1. Achieving the US$ 100 billion Target by 2030 Is Realistic – But only with structural reform

India currently exports around US$ 37.7 billion worth of textiles. The government has set a target of US$ 100 billion by 2030. Given the 10% growth across 111 countries even amid tariff shocks, the target is not aspirational it could be feasible. However, success hinges on:

  • Accelerated FTAs improving market access and neutralising tariff disadvantages.
  • Simplification of compliance and regulatory regime (especially for MSMEs).
  • Upgraded infrastructure (ports, customs clearance, logistics chain) reducing turnaround time and cost.
  • Integrated cluster investment in technology, design, R&D especially for higher‐value segments such as technical textiles.
  • Enhanced connectedness with global value chains beyond purely low-cost manufacturing.

2. Opportunity to Replace China in Mid-Value Segments 

Global sourcing strategies increasingly reflect “China + 1” models. India is positioned to capture displacement of manufacturing from China in segments such as: 

  • Functional apparel (activewear, athleisure)
  • Home-textiles and décor
  • Medical/industrial textiles (technical textiles)
  • Eco-friendly, sustainable fibre products

The expansion of firms such as Alok Industries and others into technical textiles underscores that the building blocks already exist. The key is scaling and linking to global buyers.

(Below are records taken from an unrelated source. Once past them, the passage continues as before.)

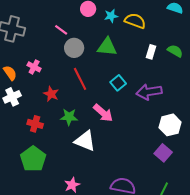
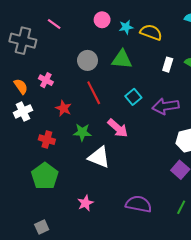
pink line: (61, 30) -> (54, 24), moved

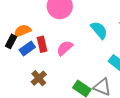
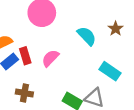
brown cross: (39, 78) -> (24, 93), turned -35

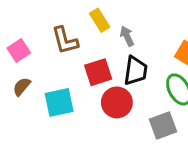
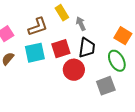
brown L-shape: (65, 40) -> (38, 27), turned -95
cyan square: (59, 102) -> (35, 53), moved

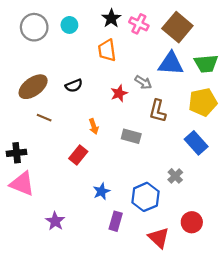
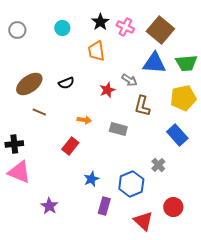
gray circle: (34, 27) -> (17, 30), moved, size x0.7
orange arrow: (94, 126) -> (84, 120), turned -64

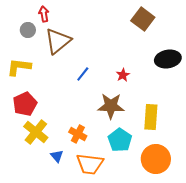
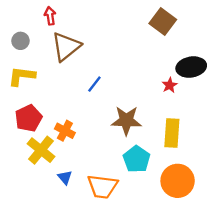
gray circle: (28, 30) -> (20, 41), moved
red star: (123, 75) -> (170, 85), moved
orange cross: (78, 134) -> (65, 131), moved

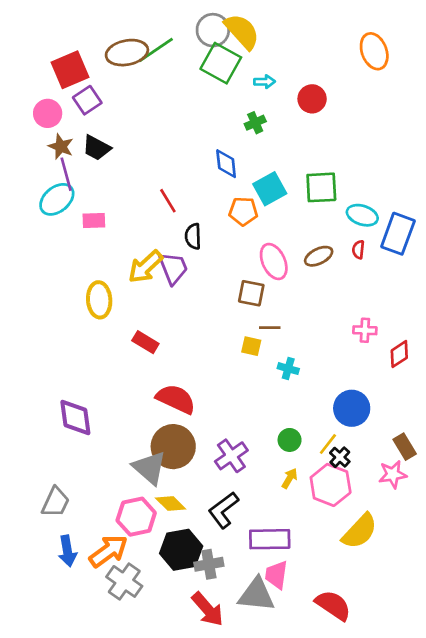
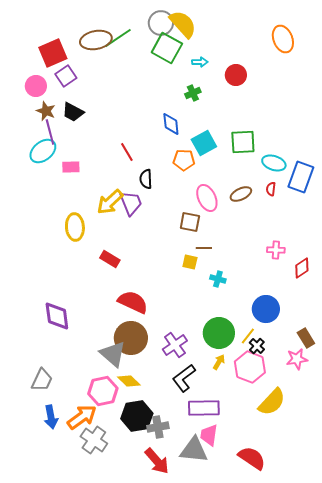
green circle: (290, 440) -> (219, 333), size x1.8
black L-shape: (223, 510) -> (184, 378), moved

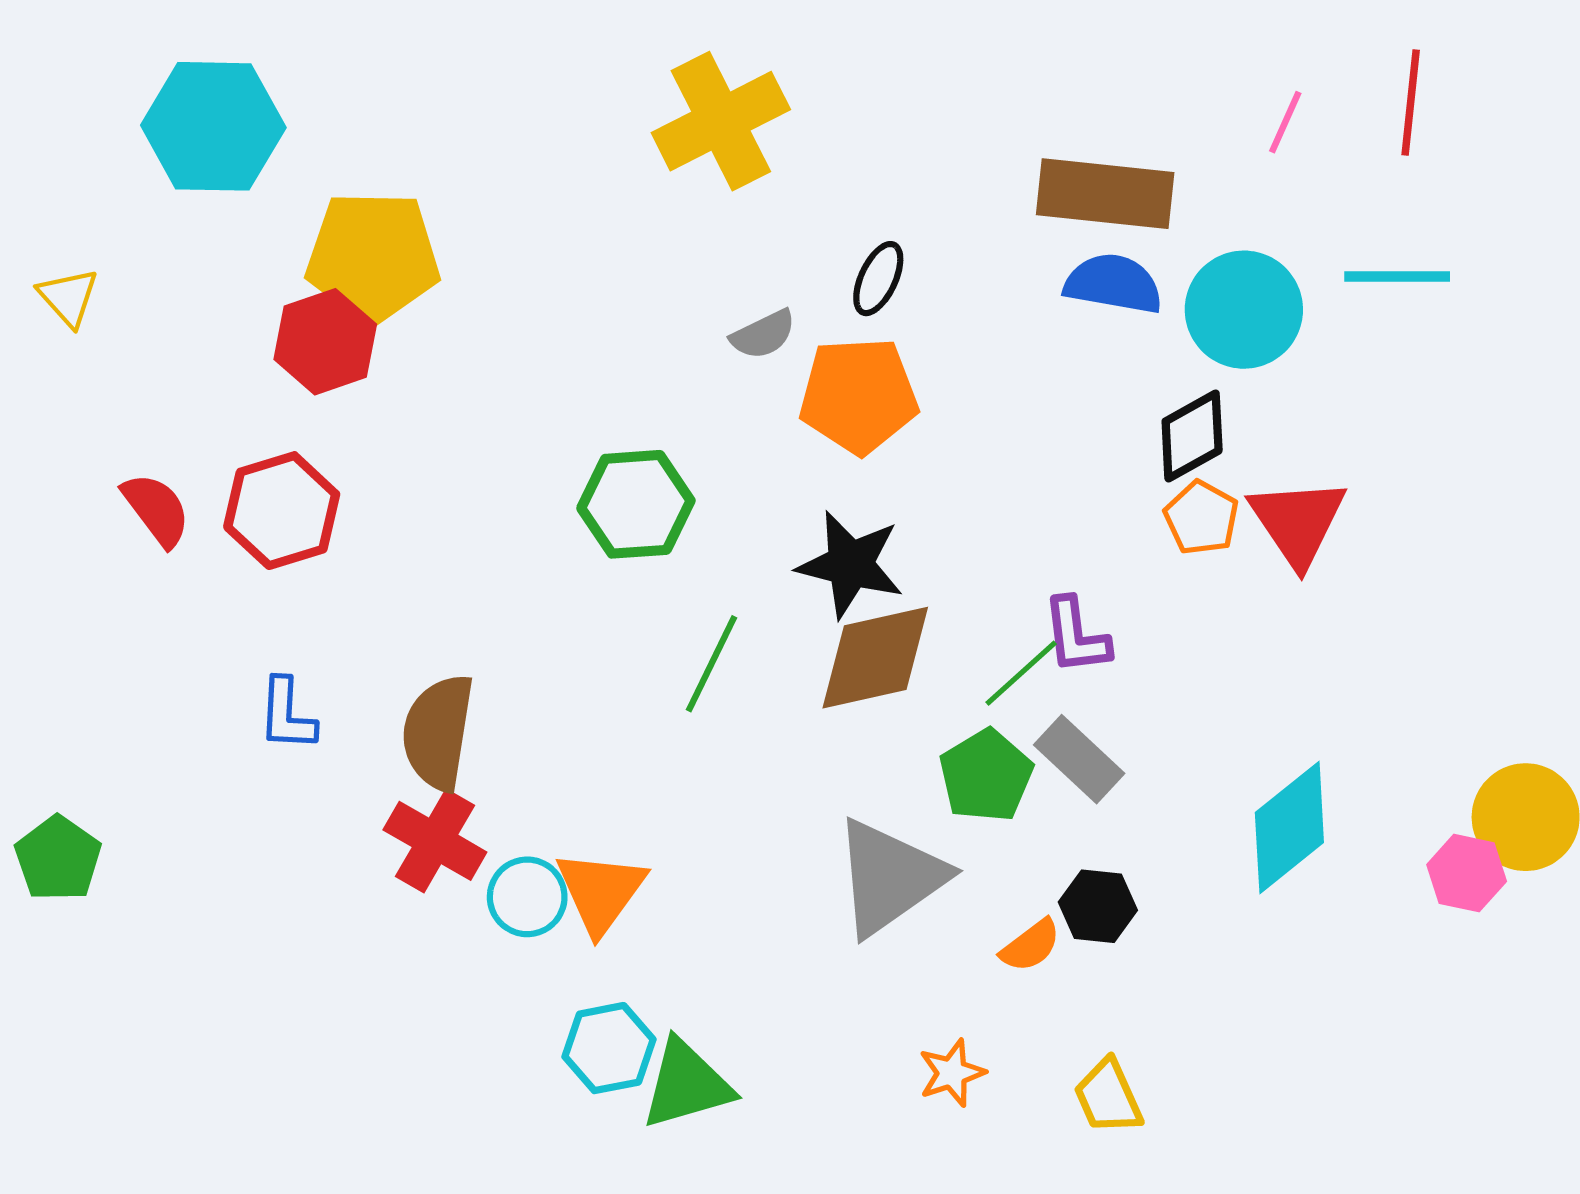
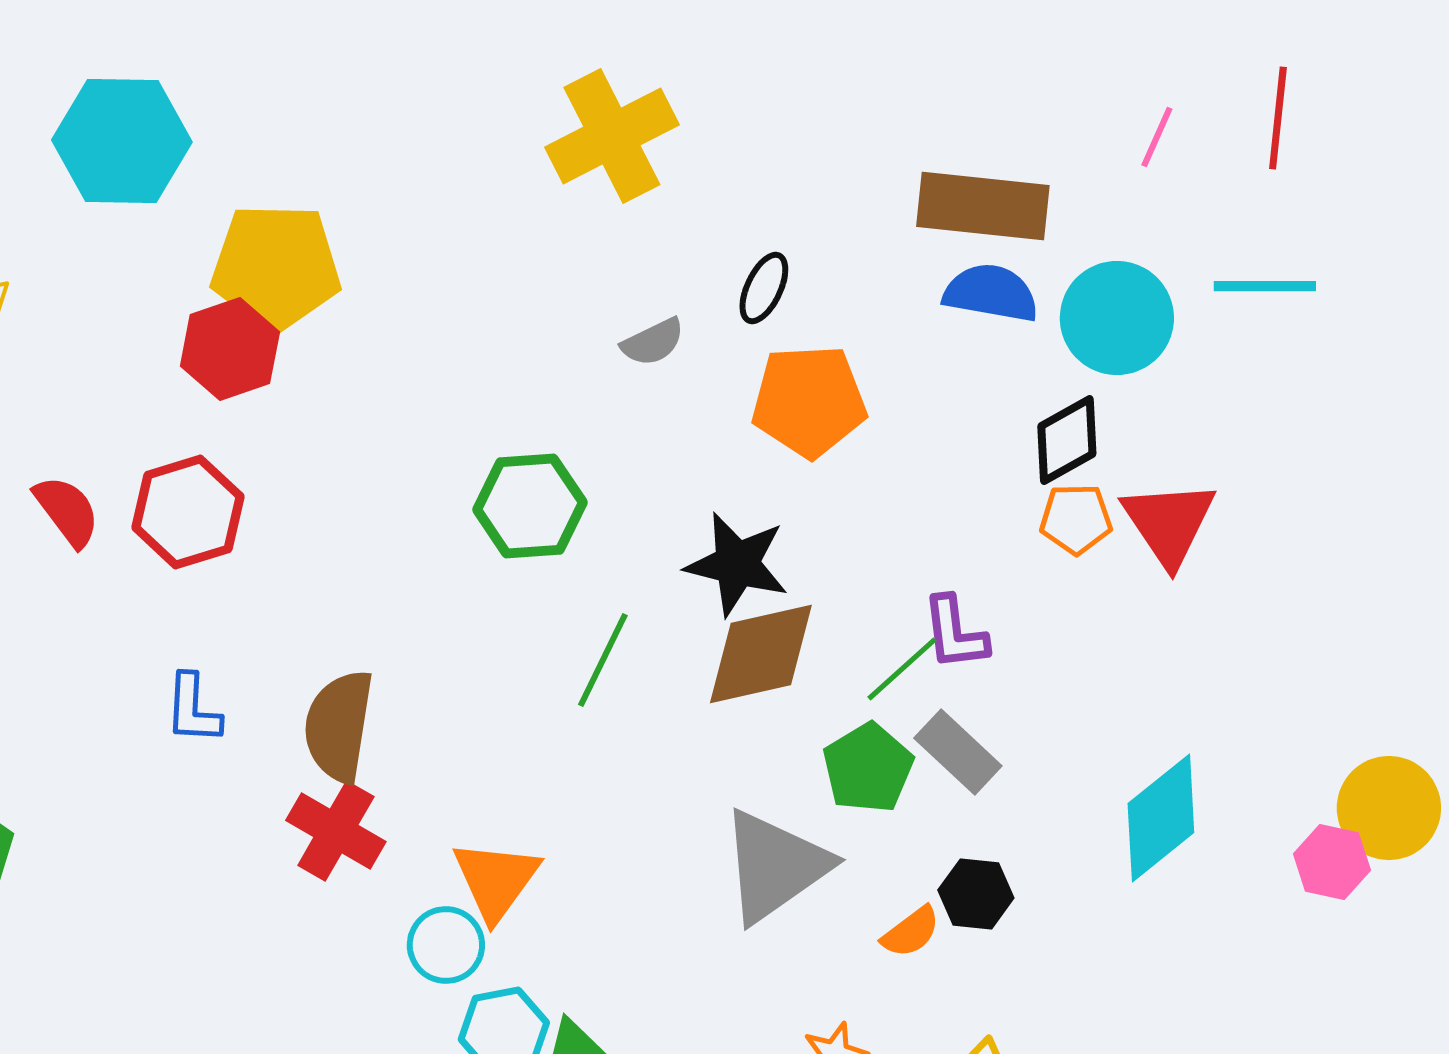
orange pentagon: (859, 396) -> (809, 401), moved
orange pentagon: (1201, 518) -> (1076, 519), turned -30
cyan circle: (527, 897) -> (446, 945), moved

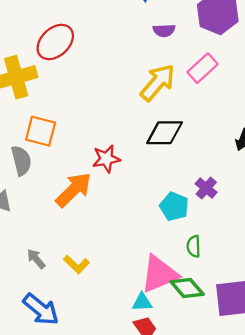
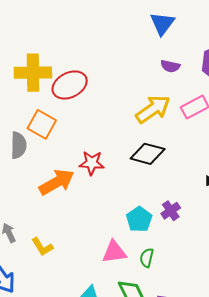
red ellipse: (55, 42) -> (70, 85), moved
pink triangle: (159, 274) -> (114, 252), moved, size x0.7

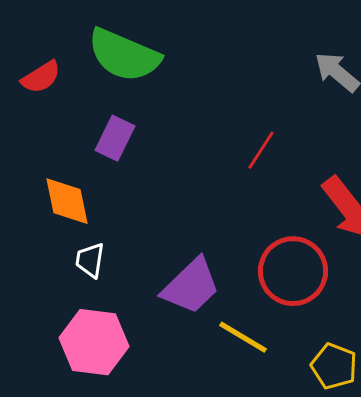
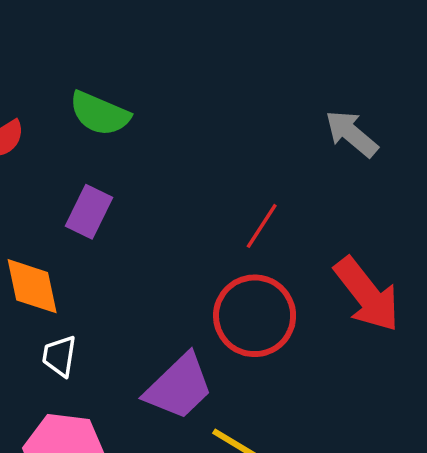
green semicircle: (124, 55) -> (100, 114), size x0.7
red circle: (293, 271) -> (255, 316), moved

3. Employment and Cluster Growth Implications

With export pressures earlier industry estimates warned of 15–20 lakh job losses absent diversification. The fact that exports-maintained growth suggests job losses may have been avoided, but also that job gains are possible. If India becomes smoother to do business in:

  • MSME textile clusters (spinning, weaving, knitting, processing) will expand.
  • Investments in more advanced manufacturing and value-added segments create higher-skill employment.
  • Export-oriented hubs could attract foreign investment, reducing reliance on domestic demand alone.

A Moment of Realisation 

The first half of FY26 has shown that India’s textile sector has inherent strengths: a broad supplier base, integrated raw-material supply (cotton, jute) and improving global market access. But the numbers also hint at a deeper truth: India’s economy grows when it diversifies, and it grows even faster when business ecosystems are efficient.

The firm-level data from companies such as Gokaldas Exports, Page Industries and Alok Industries indicate that the sector is adapting not merely defending but repositioning for growth. Yet these firms are still exceptions rather than the rule. Many MSMEs face capital constraints, infrastructure bottlenecks and fragmented value chains.

The 10% export growth across 111 countries during a tariff shock is not an anomaly; rather it is a clear signal of what is possible when policy, industry and markets align. What remains to be seen is whether India will convert this resilience into sustained leadership moving from defensive survival mode to proactive global expansion.

For SMEs, exporters and policymakers alike, the message is clear: Resilience is built through diversification. Growth is achieved through structural reform. The export success of the past months is a starting point not the finish line.